REQUIRED ACTION: Return the records that follow, matching each one exactly.

SOURCE DATA:
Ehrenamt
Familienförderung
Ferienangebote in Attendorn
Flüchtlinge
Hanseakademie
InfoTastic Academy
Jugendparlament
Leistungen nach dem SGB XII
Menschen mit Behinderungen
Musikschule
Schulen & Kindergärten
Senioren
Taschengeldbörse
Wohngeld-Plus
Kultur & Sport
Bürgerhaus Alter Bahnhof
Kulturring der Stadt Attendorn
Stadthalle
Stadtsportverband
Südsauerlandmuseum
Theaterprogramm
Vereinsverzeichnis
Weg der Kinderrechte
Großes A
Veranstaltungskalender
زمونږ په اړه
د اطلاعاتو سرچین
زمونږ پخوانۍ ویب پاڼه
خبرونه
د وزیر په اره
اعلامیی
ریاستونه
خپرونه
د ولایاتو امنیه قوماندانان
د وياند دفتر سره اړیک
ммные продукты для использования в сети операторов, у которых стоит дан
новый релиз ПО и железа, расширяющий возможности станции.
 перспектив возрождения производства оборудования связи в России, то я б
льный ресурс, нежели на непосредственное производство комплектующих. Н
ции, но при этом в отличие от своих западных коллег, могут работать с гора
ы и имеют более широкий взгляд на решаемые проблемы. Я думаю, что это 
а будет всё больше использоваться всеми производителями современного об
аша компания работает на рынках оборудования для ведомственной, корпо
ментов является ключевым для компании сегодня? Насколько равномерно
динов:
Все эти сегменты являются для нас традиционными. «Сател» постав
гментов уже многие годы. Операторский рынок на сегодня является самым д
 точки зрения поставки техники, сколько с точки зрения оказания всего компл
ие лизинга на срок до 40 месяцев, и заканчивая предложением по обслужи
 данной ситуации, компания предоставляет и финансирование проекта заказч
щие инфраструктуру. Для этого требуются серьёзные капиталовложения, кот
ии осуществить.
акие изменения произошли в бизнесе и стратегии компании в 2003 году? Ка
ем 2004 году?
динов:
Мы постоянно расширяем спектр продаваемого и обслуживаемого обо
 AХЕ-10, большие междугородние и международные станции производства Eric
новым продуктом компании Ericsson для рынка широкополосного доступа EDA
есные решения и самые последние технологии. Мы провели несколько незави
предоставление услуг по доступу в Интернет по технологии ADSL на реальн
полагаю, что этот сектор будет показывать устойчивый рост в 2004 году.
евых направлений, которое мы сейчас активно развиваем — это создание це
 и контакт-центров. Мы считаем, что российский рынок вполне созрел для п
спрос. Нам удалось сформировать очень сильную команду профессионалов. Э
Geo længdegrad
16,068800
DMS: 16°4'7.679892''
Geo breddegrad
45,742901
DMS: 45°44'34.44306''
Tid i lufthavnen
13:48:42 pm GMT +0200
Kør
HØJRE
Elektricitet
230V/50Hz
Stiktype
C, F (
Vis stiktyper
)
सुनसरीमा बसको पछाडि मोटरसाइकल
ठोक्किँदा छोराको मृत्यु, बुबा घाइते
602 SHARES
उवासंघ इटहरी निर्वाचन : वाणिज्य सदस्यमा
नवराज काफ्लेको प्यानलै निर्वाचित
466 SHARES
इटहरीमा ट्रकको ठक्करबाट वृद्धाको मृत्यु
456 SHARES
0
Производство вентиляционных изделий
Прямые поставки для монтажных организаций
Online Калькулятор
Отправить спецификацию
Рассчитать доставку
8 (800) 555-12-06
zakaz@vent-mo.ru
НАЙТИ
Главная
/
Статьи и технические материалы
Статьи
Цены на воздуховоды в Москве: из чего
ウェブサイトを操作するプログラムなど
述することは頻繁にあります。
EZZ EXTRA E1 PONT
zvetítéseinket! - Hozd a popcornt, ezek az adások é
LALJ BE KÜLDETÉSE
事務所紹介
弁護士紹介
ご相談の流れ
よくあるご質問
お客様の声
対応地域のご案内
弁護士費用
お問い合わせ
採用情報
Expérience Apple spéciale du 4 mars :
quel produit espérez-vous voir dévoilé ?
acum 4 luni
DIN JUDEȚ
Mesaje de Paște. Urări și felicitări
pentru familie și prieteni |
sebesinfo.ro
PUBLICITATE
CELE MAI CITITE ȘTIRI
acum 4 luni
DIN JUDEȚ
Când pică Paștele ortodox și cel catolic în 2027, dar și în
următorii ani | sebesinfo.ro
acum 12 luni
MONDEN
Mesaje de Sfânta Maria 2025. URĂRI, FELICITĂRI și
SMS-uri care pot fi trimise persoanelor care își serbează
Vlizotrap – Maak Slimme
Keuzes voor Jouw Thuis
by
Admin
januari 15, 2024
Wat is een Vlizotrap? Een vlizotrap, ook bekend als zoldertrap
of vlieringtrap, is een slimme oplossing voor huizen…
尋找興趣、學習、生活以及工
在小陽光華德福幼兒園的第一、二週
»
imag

RESULT OF THIS EXERCISE:
Ehrenamt
Familienförderung
Ferienangebote in Attendorn
Flüchtlinge
Hanseakademie
InfoTastic Academy
Jugendparlament
Leistungen nach dem SGB XII
Menschen mit Behinderungen
Musikschule
Schulen & Kindergärten
Senioren
Taschengeldbörse
Wohngeld-Plus
Kultur & Sport
Bürgerhaus Alter Bahnhof
Kulturring der Stadt Attendorn
Stadthalle
Stadtsportverband
Südsauerlandmuseum
Theaterprogramm
Vereinsverzeichnis
Weg der Kinderrechte
Großes A
Veranstaltungskalender
زمونږ په اړه
د اطلاعاتو سرچین
زمونږ پخوانۍ ویب پاڼه
خبرونه
د وزیر په اره
اعلامیی
ریاستونه
خپرونه
د ولایاتو امنیه قوماندانان
د وياند دفتر سره اړیک
ммные продукты для использования в сети операторов, у которых стоит дан
новый релиз ПО и железа, расширяющий возможности станции.
 перспектив возрождения производства оборудования связи в России, то я б
льный ресурс, нежели на непосредственное производство комплектующих. Н
ции, но при этом в отличие от своих западных коллег, могут работать с гора
ы и имеют более широкий взгляд на решаемые проблемы. Я думаю, что это 
а будет всё больше использоваться всеми производителями современного об
аша компания работает на рынках оборудования для ведомственной, корпо
ментов является ключевым для компании сегодня? Насколько равномерно
динов:
Все эти сегменты являются для нас традиционными. «Сател» постав
гментов уже многие годы. Операторский рынок на сегодня является самым д
 точки зрения поставки техники, сколько с точки зрения оказания всего компл
ие лизинга на срок до 40 месяцев, и заканчивая предложением по обслужи
 данной ситуации, компания предоставляет и финансирование проекта заказч
щие инфраструктуру. Для этого требуются серьёзные капиталовложения, кот
ии осуществить.
акие изменения произошли в бизнесе и стратегии компании в 2003 году? Ка
ем 2004 году?
динов:
Мы постоянно расширяем спектр продаваемого и обслуживаемого обо
 AХЕ-10, большие междугородние и международные станции производства Eric
новым продуктом компании Ericsson для рынка широкополосного доступа EDA
есные решения и самые последние технологии. Мы провели несколько незави
предоставление услуг по доступу в Интернет по технологии ADSL на реальн
полагаю, что этот сектор будет показывать устойчивый рост в 2004 году.
евых направлений, которое мы сейчас активно развиваем — это создание це
 и контакт-центров. Мы считаем, что российский рынок вполне созрел для п
спрос. Нам удалось сформировать очень сильную команду профессионалов. Э
Geo længdegrad
16,068800
DMS: 16°4'7.679892''
Geo breddegrad
45,742901
DMS: 45°44'34.44306''
Tid i lufthavnen
13:48:42 pm GMT +0200
Kør
HØJRE
Elektricitet
230V/50Hz
Stiktype
C, F (
Vis stiktyper
)
सुनसरीमा बसको पछाडि मोटरसाइकल
ठोक्किँदा छोराको मृत्यु, बुबा घाइते
602 SHARES
उवासंघ इटहरी निर्वाचन : वाणिज्य सदस्यमा
नवराज काफ्लेको प्यानलै निर्वाचित
466 SHARES
इटहरीमा ट्रकको ठक्करबाट वृद्धाको मृत्यु
456 SHARES
0
Производство вентиляционных изделий
Прямые поставки для монтажных организаций
Online Калькулятор
Отправить спецификацию
Рассчитать доставку
8 (800) 555-12-06
zakaz@vent-mo.ru
НАЙТИ
Главная
/
Статьи и технические материалы
Статьи
Цены на воздуховоды в Москве: из чего
ウェブサイトを操作するプログラムなど
述することは頻繁にあります。
EZZ EXTRA E1 PONT
zvetítéseinket! - Hozd a popcornt, ezek az adások é
LALJ BE KÜLDETÉSE
事務所紹介
弁護士紹介
ご相談の流れ
よくあるご質問
お客様の声
対応地域のご案内
弁護士費用
お問い合わせ
採用情報
Expérience Apple spéciale du 4 mars :
quel produit espérez-vous voir dévoilé ?
acum 4 luni
DIN JUDEȚ
Mesaje de Paște. Urări și felicitări
pentru familie și prieteni |
sebesinfo.ro
PUBLICITATE
CELE MAI CITITE ȘTIRI
acum 4 luni
DIN JUDEȚ
Când pică Paștele ortodox și cel catolic în 2027, dar și în
următorii ani | sebesinfo.ro
acum 12 luni
MONDEN
Mesaje de Sfânta Maria 2025. URĂRI, FELICITĂRI și
SMS-uri care pot fi trimise persoanelor care își serbează
Vlizotrap – Maak Slimme
Keuzes voor Jouw Thuis
by
Admin
januari 15, 2024
Wat is een Vlizotrap? Een vlizotrap, ook bekend als zoldertrap
of vlieringtrap, is een slimme oplossing voor huizen…
尋找興趣、學習、生活以及工
在小陽光華德福幼兒園的第一、二週
»
imag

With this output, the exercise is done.